### Aim of the exercise
Give back only the lines in the records below from the one with "Related Educational Toys and Games" to the one with "history, and culture of different cities and", both inclusive, word for word.

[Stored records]

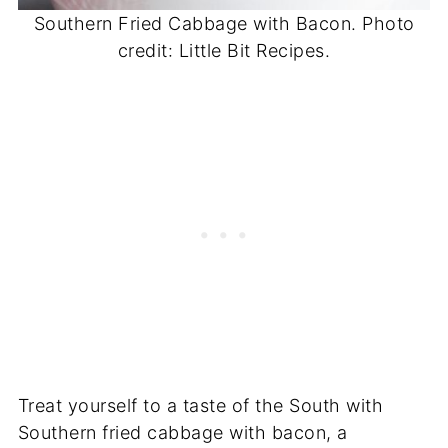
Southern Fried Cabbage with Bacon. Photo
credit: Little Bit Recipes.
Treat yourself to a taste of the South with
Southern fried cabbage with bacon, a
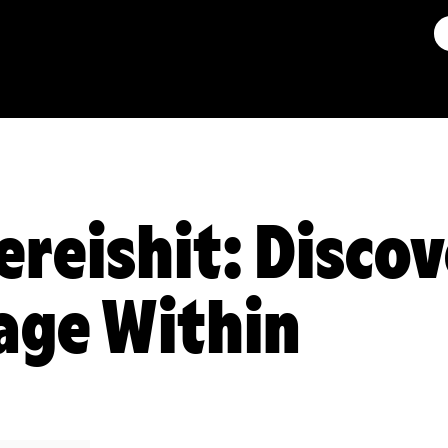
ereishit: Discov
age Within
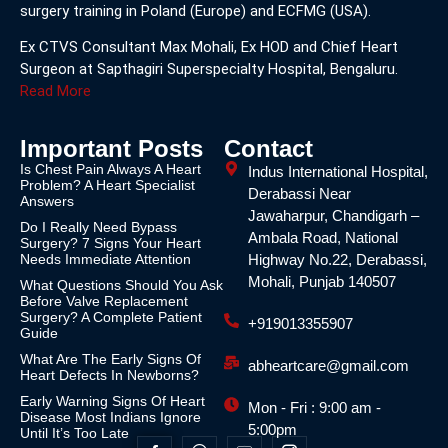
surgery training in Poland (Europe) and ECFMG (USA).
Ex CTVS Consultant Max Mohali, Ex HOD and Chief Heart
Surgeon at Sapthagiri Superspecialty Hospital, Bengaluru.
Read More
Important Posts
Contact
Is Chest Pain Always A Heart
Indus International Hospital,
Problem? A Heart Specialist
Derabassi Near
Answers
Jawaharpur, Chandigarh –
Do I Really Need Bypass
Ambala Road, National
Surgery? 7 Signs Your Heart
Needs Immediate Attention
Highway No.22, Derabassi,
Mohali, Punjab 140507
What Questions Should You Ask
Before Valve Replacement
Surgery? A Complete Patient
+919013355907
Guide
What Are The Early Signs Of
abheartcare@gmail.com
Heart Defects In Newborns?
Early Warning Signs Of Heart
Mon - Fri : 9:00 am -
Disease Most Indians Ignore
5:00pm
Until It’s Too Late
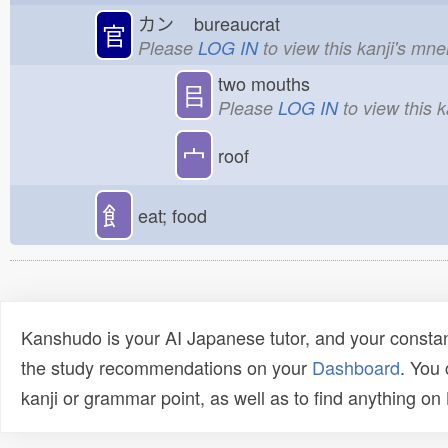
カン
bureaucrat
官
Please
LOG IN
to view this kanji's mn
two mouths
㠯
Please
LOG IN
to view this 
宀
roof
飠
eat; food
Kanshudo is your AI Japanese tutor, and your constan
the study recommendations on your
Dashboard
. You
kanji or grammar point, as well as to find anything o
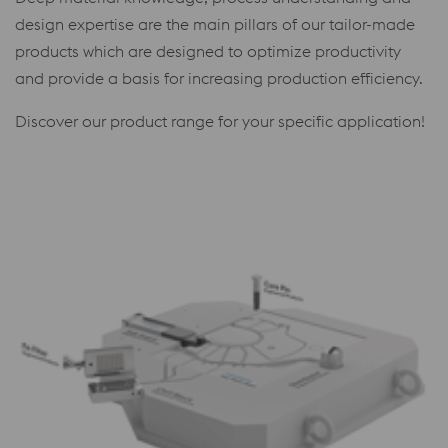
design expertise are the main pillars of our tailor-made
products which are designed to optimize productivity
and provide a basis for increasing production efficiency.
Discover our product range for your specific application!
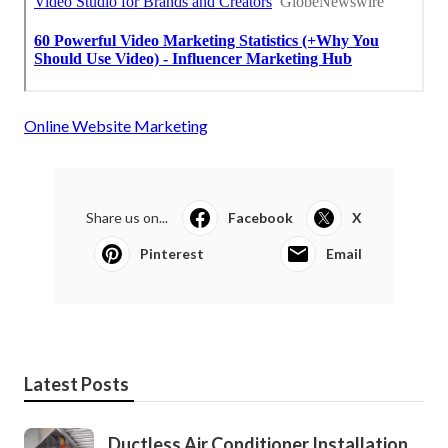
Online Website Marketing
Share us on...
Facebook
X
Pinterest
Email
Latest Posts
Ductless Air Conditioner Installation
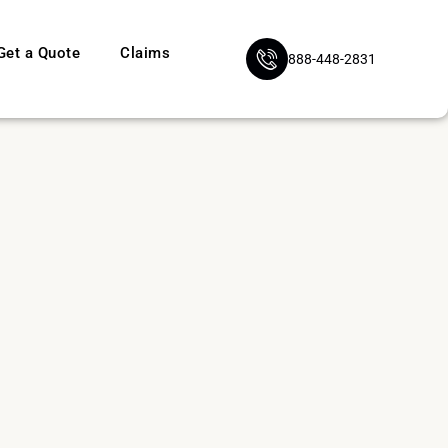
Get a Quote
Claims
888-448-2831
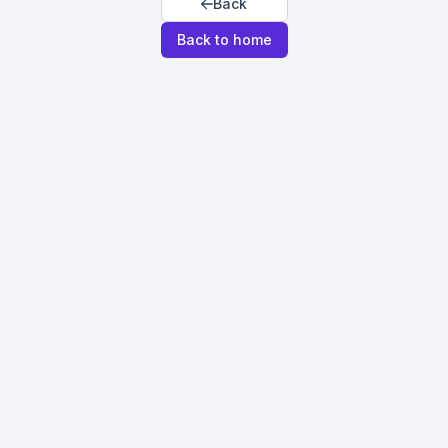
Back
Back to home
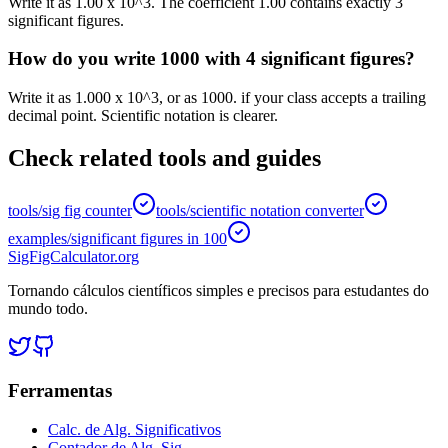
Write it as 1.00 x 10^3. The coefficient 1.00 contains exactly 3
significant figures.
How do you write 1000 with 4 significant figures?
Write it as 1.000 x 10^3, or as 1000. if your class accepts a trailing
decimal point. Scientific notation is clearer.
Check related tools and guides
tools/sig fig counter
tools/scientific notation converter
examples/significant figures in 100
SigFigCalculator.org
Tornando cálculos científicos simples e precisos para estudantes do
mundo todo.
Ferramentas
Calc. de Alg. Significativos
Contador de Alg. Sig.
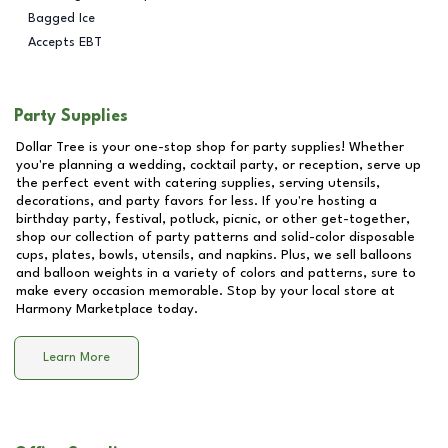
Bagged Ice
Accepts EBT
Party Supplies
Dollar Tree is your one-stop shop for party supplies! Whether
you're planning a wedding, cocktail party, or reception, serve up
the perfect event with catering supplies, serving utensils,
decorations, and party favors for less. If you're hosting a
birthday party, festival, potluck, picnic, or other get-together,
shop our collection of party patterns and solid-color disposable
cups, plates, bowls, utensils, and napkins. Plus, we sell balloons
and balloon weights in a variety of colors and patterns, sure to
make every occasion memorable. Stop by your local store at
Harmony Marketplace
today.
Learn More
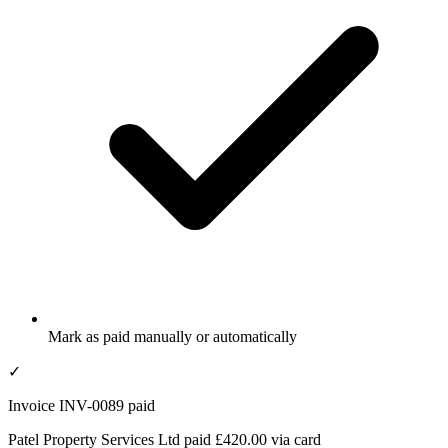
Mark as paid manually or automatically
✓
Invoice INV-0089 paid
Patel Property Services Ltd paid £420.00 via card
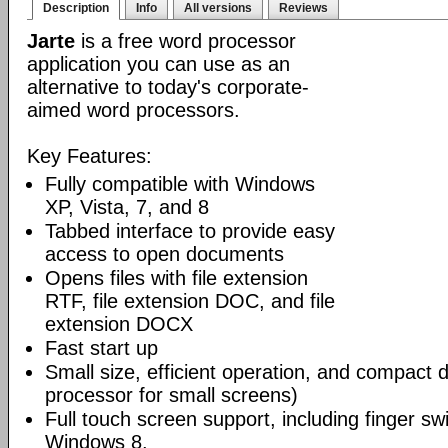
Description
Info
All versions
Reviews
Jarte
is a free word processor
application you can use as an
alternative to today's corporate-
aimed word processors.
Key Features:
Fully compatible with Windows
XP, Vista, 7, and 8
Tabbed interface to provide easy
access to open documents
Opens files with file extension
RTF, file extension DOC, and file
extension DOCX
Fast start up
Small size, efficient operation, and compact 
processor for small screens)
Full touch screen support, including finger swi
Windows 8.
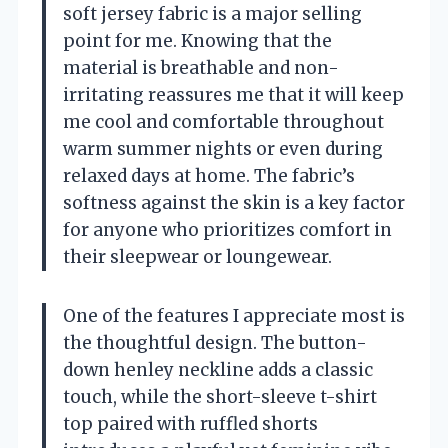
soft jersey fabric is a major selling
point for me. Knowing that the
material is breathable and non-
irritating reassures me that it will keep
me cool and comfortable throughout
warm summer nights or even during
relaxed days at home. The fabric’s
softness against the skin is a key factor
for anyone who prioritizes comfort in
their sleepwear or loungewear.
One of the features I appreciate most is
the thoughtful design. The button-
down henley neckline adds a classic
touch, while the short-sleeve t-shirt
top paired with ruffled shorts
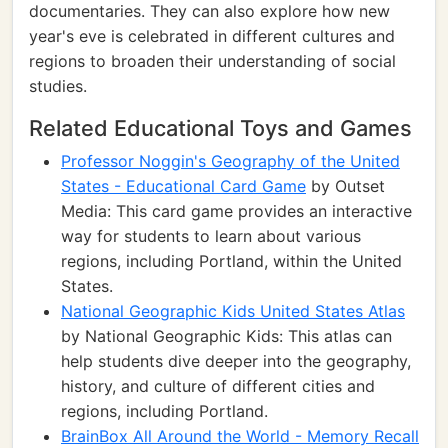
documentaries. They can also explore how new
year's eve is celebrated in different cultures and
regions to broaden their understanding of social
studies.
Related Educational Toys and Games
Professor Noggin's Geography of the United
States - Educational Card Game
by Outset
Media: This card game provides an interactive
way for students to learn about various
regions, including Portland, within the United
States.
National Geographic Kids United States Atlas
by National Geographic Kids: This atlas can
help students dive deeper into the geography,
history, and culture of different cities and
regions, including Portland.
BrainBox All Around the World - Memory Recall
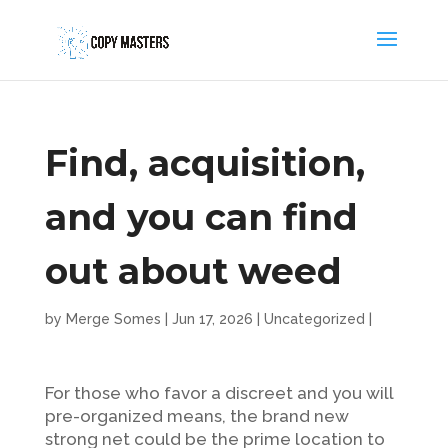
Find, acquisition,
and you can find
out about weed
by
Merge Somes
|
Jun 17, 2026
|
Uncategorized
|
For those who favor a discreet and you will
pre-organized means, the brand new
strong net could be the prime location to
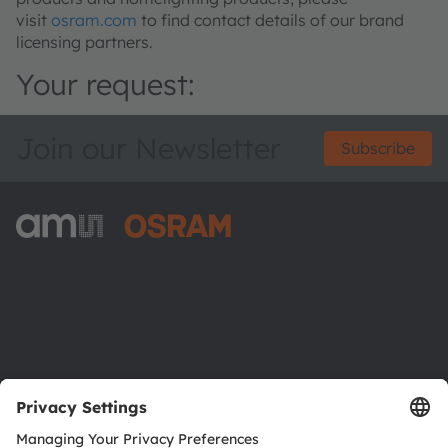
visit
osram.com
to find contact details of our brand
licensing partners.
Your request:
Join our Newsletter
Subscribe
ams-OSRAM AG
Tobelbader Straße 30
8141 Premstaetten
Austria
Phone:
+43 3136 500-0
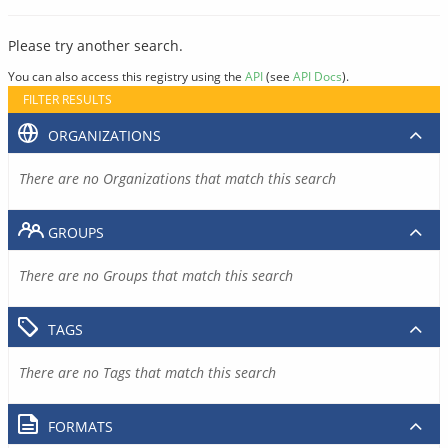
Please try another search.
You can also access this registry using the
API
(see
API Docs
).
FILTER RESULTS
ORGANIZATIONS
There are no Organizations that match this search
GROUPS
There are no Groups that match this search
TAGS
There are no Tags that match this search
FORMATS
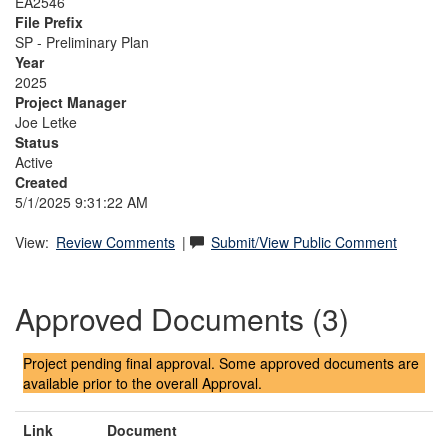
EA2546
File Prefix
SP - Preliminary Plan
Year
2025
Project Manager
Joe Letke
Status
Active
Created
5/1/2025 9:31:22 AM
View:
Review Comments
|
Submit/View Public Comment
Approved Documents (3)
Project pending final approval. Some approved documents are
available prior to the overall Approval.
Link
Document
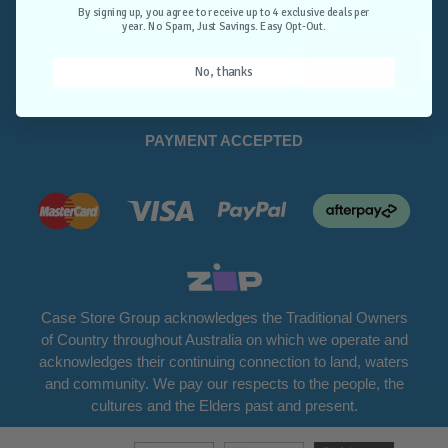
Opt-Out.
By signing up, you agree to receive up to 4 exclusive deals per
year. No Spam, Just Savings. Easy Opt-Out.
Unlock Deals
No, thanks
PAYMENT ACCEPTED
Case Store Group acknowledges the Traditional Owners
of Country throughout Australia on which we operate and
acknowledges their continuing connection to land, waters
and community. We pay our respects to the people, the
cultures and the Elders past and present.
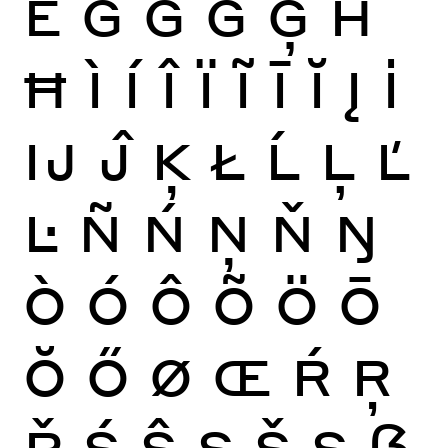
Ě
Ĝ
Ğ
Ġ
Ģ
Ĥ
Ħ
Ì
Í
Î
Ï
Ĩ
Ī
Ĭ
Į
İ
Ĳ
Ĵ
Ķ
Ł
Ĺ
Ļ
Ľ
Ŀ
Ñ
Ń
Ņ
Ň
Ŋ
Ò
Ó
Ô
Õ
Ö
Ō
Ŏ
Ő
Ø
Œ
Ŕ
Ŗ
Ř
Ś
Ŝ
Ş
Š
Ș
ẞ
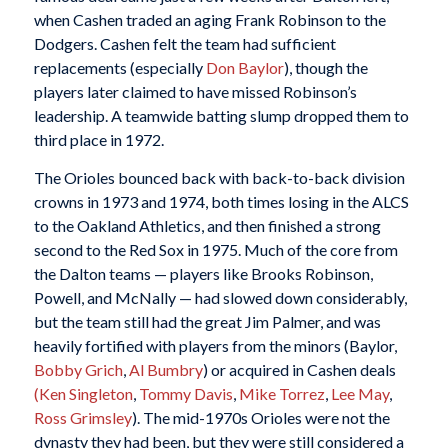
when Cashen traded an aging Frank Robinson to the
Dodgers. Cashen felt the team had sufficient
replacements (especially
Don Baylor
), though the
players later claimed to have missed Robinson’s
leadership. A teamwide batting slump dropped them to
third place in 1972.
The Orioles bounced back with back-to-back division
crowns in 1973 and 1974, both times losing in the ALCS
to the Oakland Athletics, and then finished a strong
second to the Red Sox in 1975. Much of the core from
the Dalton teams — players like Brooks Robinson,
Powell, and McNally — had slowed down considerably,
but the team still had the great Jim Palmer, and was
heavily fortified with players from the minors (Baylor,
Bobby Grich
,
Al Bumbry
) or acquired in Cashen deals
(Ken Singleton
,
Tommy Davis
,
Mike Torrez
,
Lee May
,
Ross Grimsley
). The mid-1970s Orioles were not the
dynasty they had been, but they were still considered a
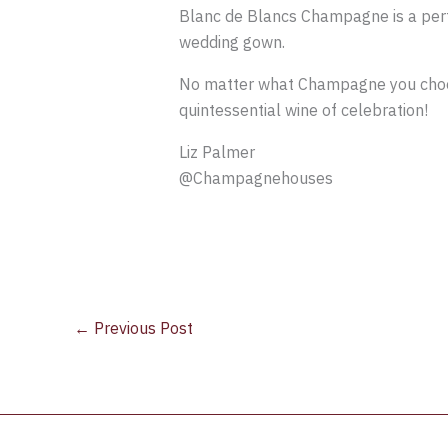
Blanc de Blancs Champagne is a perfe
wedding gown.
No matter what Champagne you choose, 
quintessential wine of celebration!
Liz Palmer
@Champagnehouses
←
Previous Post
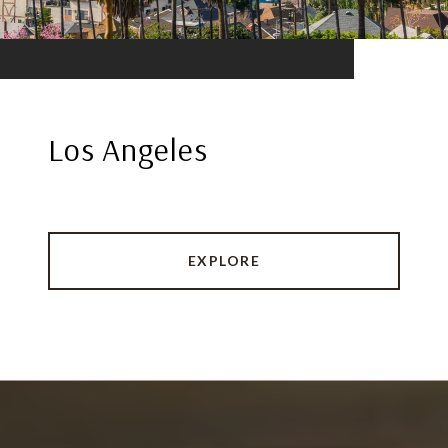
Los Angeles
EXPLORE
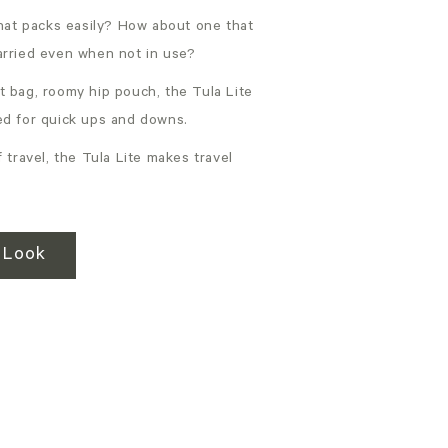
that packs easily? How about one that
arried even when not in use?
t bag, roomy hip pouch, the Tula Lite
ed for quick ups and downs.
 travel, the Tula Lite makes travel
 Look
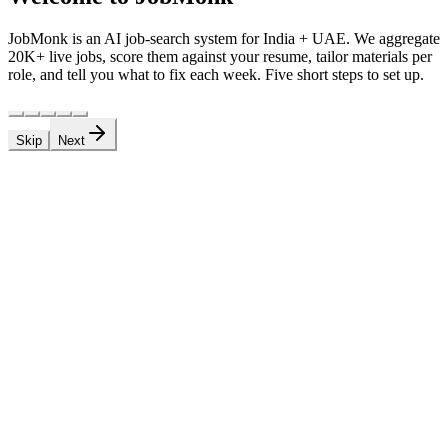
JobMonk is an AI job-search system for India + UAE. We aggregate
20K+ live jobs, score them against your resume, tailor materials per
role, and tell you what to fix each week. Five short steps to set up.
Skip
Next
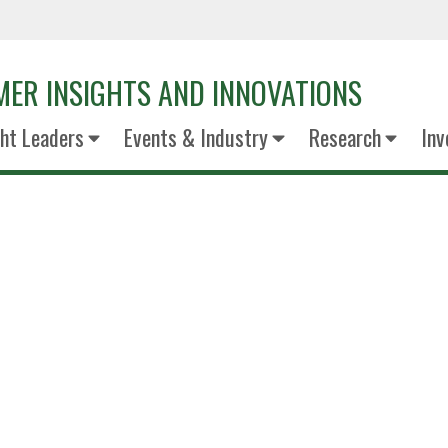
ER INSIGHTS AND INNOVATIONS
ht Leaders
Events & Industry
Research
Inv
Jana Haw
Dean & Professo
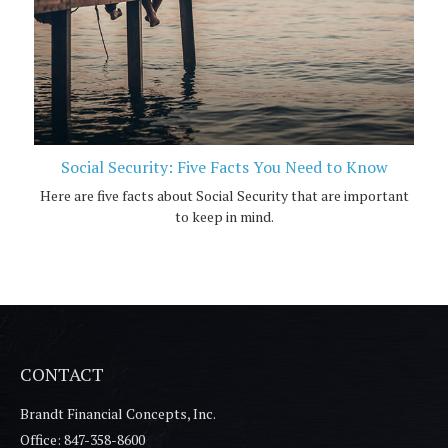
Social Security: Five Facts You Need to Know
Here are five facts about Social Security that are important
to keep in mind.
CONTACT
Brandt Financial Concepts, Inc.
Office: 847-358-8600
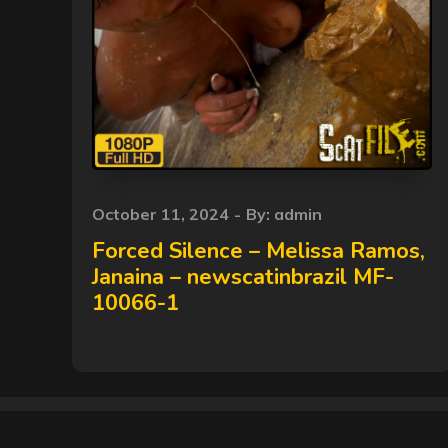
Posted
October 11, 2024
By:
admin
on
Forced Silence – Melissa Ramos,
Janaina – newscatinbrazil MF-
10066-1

### Result of this task
Related Educational Toys and Games
Professor Noggin's Geography of the United
States - Educational Card Game
by Outset
Media: This card game provides an interactive
way for students to learn about various
regions, including Portland, within the United
States.
National Geographic Kids United States Atlas
by National Geographic Kids: This atlas can
help students dive deeper into the geography,
history, and culture of different cities and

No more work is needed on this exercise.